Many Vietnamese Activists Hold Street Demonstration in Hanoi to Condemn Gov’t-support Attacks against Human Rights, Democracy Advocates

biểu tình vụ nguyễn chí tuyến

The demonstrators, marching around Hoan Kiem Lake in the city’s center, were with banners demanding Vietnam’s police to stop persecution against local activists. They also shouted to condemn recent attacks against outspoken individuals who expressed their opinions on the country’s socio-economic issues.
They also hang Mr. Tuyen’s portraits with his head full of blood.

By Vu Quoc Ngu | May 14, 2015

Nearly one hundred of Vietnamese activists on May 14 held a demonstration in Hanoi to protest the recent brutal government-assisted assaults against local human rights and democracy campaigners.

The demonstration was taken four days after plainclothes agents severely attacked Nguyen Chi Tuyen, a well-known activist in Hanoi, near his private house in Long Bien district.

The demonstrators, marching around Hoan Kiem Lake in the city’s center, were with banners demanding Vietnam’s police to stop persecution against local activists. They also shouted to condemn recent attacks against outspoken individuals who expressed their opinions on the country’s socio-economic issues.

They also hang Mr. Tuyen’s portraits with his head full of blood.

Mr.
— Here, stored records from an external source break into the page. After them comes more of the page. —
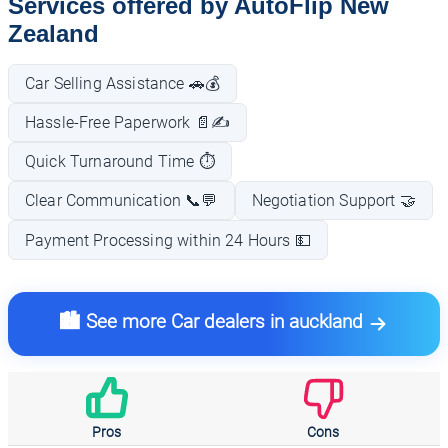
Services offered by AutoFlip New
Zealand
Car Selling Assistance 🚗💰
Hassle-Free Paperwork 📄✍️
Quick Turnaround Time ⏱️
Clear Communication 📞💬
Negotiation Support 🤝
Payment Processing within 24 Hours 💵
🏙️ See more Car dealers in auckland
Pros
Cons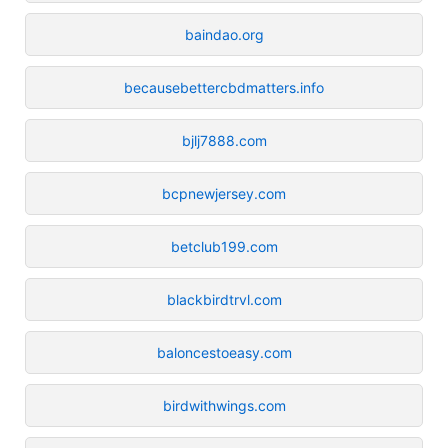
baindao.org
becausebettercbdmatters.info
bjlj7888.com
bcpnewjersey.com
betclub199.com
blackbirdtrvl.com
baloncestoeasy.com
birdwithwings.com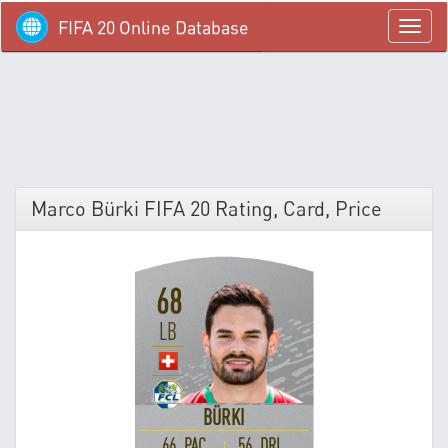
FIFA 20 Online Database
menü
Marco Bürki FIFA 20 Rating, Card, Price
68
LB
BÜRKI
66 PAC
56 DRI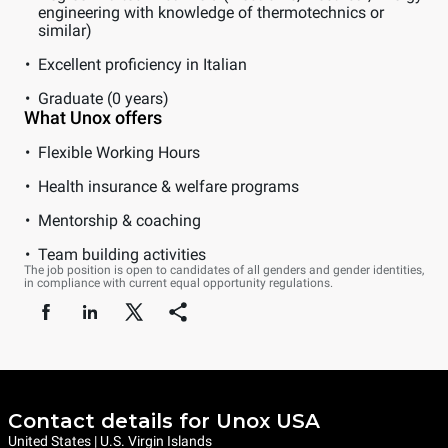
engineering with knowledge of thermotechnics or
similar)
Excellent proficiency in Italian
Graduate (0 years)
What Unox offers
Flexible Working Hours
Health insurance & welfare programs
Mentorship & coaching
Team building activities
The job position is open to candidates of all genders and gender identities,
in compliance with current equal opportunity regulations.
Contact details for Unox USA
United States | U.S. Virgin Islands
Tuyen, an official of a Hanoi-based publishing house, is one of many victims of police attacks during the past few years.

Along with barring local activists from going abroad or meeting with foreign diplomats, Vietnam has often used plainclothes agents or hired thugs to brutally beat human rights activists and political dissidents.

Victims of the government-supported attacks are human rights lawyers Le Quoc Quan and Nguyen Bac Truyen, democracy advocate Nguyen Van Dai, independent journalist Truong Minh Duc, activists Nguyen Anh Tuan, Ha Thanh and Nguyen Son Tien, and land right activist Tran Thi Nga.

The police attack against Tuyen has drawn international attention. Mr. Felix Schwarz, political officer of the German Embassy in Vietnam visited his house after Tuyen returned from hospital where he received special treatment for serious injuries in his head and body.

Janet Nguyen, a Vietnamese American member of the California’s Senate has urged U.S. Ambassador Ted Osius to Vietnam and the New York-based Human Rights Watch to take proper measures to investigate Tuyen’s  assault and bring the attackers to a court.